→ GIVEN DATA:
- - - -
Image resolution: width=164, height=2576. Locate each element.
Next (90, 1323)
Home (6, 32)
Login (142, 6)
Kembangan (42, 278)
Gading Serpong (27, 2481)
- - - -
→ WHAT TO DO: Copy out every line of the data above, exactly as given.

→ RESULT OF THIS EXERCISE:
Image resolution: width=164, height=2576. Locate each element.
Next (90, 1323)
Home (6, 32)
Login (142, 6)
Kembangan (42, 278)
Gading Serpong (27, 2481)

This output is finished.